The usual suspects, corruption, poor health and education services and lack of market access can be blamed for our poverty but this scandalous inability to unlock the full value of our land has to be major drawback.

Wednesday, November 20, 2013

UGANDA'S NEW MARKET BOSSES NEED TO DROP THE HIGH STREET MENTALITY



A few days ago the Capital Markets Authority (CMA) announced their new boss Keith Kalyegira. The Uganda Securities Exchange (USE) is also in throes of recruiting a new CEO.

The two institutions have nurtured our markets from inception and have set up the necessary structure on which to vault to the next level.

Since the USE’s inception in 1997 sixteen stocks – eight local and the other eight Kenyan companies, have been listed.

In addition there is a treasury bond and bill secondary market and a few corporate bonds have also been issued and trade on the exchange.

The CMA regulates the USE and another capital markets that may be created. Capital markets provide an alternative avenue to the banking industry for raising finance and may also serve as a useful vehicle for small players to get in to the investing game.

In the last decade or so the cut throat competition in the banking sector has seen an ejection of the traditional high street banking model.

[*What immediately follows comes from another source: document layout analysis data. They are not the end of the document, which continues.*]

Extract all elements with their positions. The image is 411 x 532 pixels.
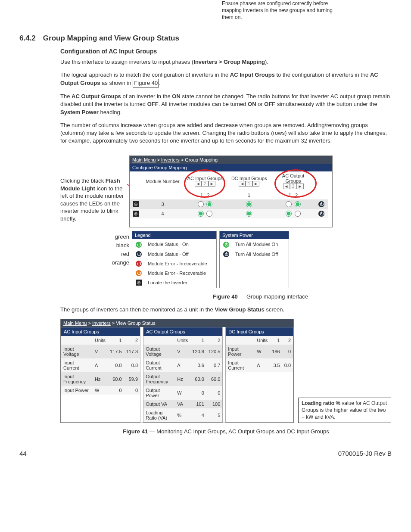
subheading: Configuration of AC Input Groups — [60, 48, 392, 55]
locate-icon[interactable]: ◎ — [133, 201, 139, 207]
paragraph: Use this interface to assign inverters t… — [60, 58, 392, 66]
module-number: 4 — [142, 209, 183, 218]
radio[interactable] — [286, 201, 292, 207]
col-module-number: Module Number — [142, 171, 183, 191]
all-off-button[interactable]: ⏻ — [223, 251, 229, 257]
crumb-link[interactable]: Main Menu — [132, 157, 156, 162]
paragraph: The logical approach is to match the con… — [60, 71, 392, 87]
figure-caption: Figure 41 — Monitoring AC Input Groups, … — [60, 428, 392, 435]
group-pager[interactable]: ◄2► — [186, 181, 224, 187]
view-group-status-panel: Main Menu > Inverters > View Group Statu… — [60, 319, 294, 423]
legend-panel: Legend ⏻Module Status - On ⏻Module Statu… — [132, 231, 217, 288]
radio[interactable] — [206, 211, 212, 217]
system-power-panel: System Power ⏻Turn All Modules On ⏻Turn … — [219, 231, 289, 288]
figure-caption: Figure 40 — Figure 40 — Group mapping in… — [129, 293, 392, 300]
loading-ratio-note: Loading ratio % value for AC Output Grou… — [298, 398, 391, 423]
radio[interactable] — [246, 201, 252, 207]
status-off-icon: ⏻ — [136, 251, 142, 257]
dc-input-groups-panel: DC Input Groups Units12 Input PowerW1860… — [225, 327, 293, 423]
radio[interactable] — [295, 211, 301, 217]
error-icon: ⏻ — [136, 270, 142, 276]
power-icon[interactable]: ⏻ — [318, 211, 324, 217]
locate-icon: ◎ — [136, 280, 142, 286]
crumb-current: View Group Status — [116, 320, 156, 326]
ac-output-groups-panel: AC Output Groups Units12 Output VoltageV… — [143, 327, 223, 423]
radio[interactable] — [198, 201, 204, 207]
group-pager[interactable]: ◄1► — [230, 181, 268, 187]
page-number: 44 — [19, 450, 27, 457]
error-icon: ⏻ — [136, 261, 142, 267]
ac-input-groups-panel: AC Input Groups Units12 Input VoltageV11… — [61, 327, 140, 423]
figure-link[interactable]: Figure 40 — [133, 79, 159, 87]
power-icon[interactable]: ⏻ — [318, 201, 324, 207]
module-number: 3 — [142, 199, 183, 209]
radio[interactable] — [198, 211, 204, 217]
radio[interactable] — [246, 211, 252, 217]
panel-subtitle: Configure Group Mapping — [130, 164, 332, 171]
crumb-current: Group Mapping — [185, 157, 218, 162]
crumb-link[interactable]: Inverters — [92, 320, 111, 326]
top-warning-note: Ensure phases are configured correctly b… — [222, 0, 342, 21]
paragraph: The groups of inverters can then be moni… — [60, 306, 392, 314]
breadcrumb: Main Menu > Inverters > View Group Statu… — [61, 319, 293, 327]
status-on-icon: ⏻ — [136, 242, 142, 248]
col-dc-input: DC Input Groups — [230, 176, 268, 181]
crumb-link[interactable]: Main Menu — [63, 320, 87, 326]
radio[interactable] — [295, 201, 301, 207]
radio[interactable] — [206, 201, 212, 207]
all-on-button[interactable]: ⏻ — [223, 242, 229, 248]
paragraph: The AC Output Groups of an inverter in t… — [60, 93, 392, 116]
section-heading: 6.4.2 Group Mapping and View Group Statu… — [19, 34, 392, 43]
col-ac-output: AC Output Groups — [274, 173, 312, 184]
crumb-link[interactable]: Inverters — [161, 157, 180, 162]
doc-id: 0700015-J0 Rev B — [338, 450, 392, 457]
group-mapping-panel: Main Menu > Inverters > Group Mapping Co… — [129, 156, 333, 227]
locate-icon[interactable]: ◎ — [133, 211, 139, 217]
paragraph: The number of columns increase when grou… — [60, 121, 392, 145]
group-pager[interactable]: ◄2► — [274, 184, 312, 189]
col-ac-input: AC Input Groups — [186, 176, 224, 181]
breadcrumb: Main Menu > Inverters > Group Mapping — [130, 156, 332, 164]
radio[interactable] — [286, 211, 292, 217]
side-note: Clicking the black Flash Module Light ic… — [60, 177, 129, 222]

There was a time believe it or not, when banks used to open at 9 am to close at 2 pm , when opening  an account came with prohibitive criteria and bank loans were an exclusive product.

We had transposed the high street banking model, which had evolved over centuries to our pre-industrial society, the net effect of which that total bank accounts are barely five million out of a population of 35 million today.

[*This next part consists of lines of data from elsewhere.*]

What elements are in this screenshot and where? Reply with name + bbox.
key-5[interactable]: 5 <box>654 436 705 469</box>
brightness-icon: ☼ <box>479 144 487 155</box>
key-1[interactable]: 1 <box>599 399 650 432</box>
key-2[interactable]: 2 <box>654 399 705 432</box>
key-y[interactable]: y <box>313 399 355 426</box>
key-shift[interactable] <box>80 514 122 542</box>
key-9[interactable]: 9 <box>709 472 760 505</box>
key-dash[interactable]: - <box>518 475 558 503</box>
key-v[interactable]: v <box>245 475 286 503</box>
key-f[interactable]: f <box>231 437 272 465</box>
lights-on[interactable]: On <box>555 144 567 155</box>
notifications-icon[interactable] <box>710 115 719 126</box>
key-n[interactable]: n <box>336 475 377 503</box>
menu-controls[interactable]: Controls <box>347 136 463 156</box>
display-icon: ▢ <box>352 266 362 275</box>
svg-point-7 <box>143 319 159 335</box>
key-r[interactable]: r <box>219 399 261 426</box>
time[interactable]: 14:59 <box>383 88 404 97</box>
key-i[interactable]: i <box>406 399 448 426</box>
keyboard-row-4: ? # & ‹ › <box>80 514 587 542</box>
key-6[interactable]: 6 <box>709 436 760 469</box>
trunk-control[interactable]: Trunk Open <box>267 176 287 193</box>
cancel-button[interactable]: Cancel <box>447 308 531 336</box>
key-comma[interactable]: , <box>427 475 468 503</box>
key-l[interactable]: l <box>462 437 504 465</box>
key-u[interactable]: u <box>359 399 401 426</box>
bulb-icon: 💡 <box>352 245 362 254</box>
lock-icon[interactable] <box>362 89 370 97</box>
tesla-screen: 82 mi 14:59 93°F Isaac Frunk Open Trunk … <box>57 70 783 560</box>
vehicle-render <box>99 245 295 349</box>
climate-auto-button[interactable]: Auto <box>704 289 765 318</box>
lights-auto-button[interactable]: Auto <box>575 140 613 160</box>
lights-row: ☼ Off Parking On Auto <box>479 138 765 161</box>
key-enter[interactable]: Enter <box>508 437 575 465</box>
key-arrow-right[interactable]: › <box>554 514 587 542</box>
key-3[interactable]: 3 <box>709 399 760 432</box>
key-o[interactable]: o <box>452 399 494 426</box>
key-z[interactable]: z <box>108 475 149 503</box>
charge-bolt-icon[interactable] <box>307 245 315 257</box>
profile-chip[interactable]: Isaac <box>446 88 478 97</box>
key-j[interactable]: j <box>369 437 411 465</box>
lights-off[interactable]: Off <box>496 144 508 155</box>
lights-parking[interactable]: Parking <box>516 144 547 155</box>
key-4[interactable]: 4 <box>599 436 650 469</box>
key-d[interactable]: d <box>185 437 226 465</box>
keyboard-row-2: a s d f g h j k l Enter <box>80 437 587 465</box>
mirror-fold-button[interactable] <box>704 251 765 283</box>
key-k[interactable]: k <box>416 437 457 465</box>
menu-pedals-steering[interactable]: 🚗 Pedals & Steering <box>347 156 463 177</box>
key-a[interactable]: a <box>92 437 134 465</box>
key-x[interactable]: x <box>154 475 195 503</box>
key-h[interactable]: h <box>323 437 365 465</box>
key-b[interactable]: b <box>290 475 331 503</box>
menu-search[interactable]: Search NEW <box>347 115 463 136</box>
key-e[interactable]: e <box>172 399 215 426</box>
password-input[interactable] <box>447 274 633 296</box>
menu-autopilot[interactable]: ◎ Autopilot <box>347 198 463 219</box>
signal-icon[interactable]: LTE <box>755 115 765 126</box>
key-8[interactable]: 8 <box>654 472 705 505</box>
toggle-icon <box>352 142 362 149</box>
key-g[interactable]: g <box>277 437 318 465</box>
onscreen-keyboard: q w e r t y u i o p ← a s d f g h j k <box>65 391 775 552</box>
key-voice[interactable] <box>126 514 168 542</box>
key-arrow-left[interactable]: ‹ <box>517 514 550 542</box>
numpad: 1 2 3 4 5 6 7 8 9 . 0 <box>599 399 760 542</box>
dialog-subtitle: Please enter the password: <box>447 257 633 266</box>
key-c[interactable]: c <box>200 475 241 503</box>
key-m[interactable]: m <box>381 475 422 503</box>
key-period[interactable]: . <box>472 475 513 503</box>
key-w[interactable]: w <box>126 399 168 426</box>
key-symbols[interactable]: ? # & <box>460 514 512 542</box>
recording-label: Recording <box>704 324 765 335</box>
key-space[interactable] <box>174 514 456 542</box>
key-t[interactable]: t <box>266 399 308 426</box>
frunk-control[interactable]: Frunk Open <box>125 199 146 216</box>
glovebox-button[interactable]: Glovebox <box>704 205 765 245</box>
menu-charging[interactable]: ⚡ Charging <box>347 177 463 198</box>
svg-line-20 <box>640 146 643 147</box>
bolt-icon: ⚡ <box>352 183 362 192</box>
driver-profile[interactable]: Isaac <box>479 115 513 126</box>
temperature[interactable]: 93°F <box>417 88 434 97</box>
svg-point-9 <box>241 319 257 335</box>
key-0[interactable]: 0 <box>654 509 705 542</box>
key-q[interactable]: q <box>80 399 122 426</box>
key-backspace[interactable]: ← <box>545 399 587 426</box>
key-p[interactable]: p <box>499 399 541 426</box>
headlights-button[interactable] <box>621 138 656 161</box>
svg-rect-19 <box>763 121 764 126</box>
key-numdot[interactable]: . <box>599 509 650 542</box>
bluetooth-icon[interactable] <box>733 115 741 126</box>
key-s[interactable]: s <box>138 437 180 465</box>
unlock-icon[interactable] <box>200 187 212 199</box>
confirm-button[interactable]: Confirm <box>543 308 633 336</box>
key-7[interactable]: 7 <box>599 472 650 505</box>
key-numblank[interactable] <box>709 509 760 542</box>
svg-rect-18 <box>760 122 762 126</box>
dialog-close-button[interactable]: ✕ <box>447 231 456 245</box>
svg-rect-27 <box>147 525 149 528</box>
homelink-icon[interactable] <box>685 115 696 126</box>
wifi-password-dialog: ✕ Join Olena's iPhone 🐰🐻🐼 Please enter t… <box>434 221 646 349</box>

"The introduction of extended hours by, the now defunct, Greenland Bank and improved ICT – not least of all the entrance of mobile money, has driven the snobbishness out of the banks. In the process more people have bank accounts, more transactions are finding their way from the dark unregulated alleys of down town Kampala to the formal financial sector and of course the industry’s profits have grown by leaps and bounds....

The capital markets will have to make the same leap of faith. It’s true that there are still too many blue chip companies that can still list or raise money on the securities exchange at more favourable terms than they get at the bank. But there also a myriad of companies beyond Kampala road which are doing brisk business, turning over tens of billions of shillings  and  who have just discovered the banks, but who would be well served by a vibrant capital markets industry.

Clients – small and big, no longer go to banks, the banks come to them a similar shift in mentality will have to be adopted by our capital markets.

For starters an alternative investment market is long overdue. This would be a like a lower tier market from the main board on the USE, with less onerous requirements for listing that can afford the smaller firms to jump in on the action.

This is critical now on two accounts. With the growing regional competition our firms are going to need all the help they can get. For starters they will have to grow, to benefit from the greater efficiencies that come with greater economies of scale. Cheaper finance will go some way in helping their.

"But lost to some observers too is that with the liberalisation of the pension sector, fund managers will be forced to invest abroad for lack of investment opportunities here.  By growing the USE’s portfolio for example, by making it more accessible to a wider pool of companies, we may be able to keep most of our money here. The benefits of retaining the money versus expatriating it to develop other economies cannot be overemphasised...

Kalygeria and his counterpart at the USE are the second wave of reformers, their predecessors Japeth Kato and Simon Rutega respectively have done most of the heavy lifting, Uganda is looking to them to take the market to the next level.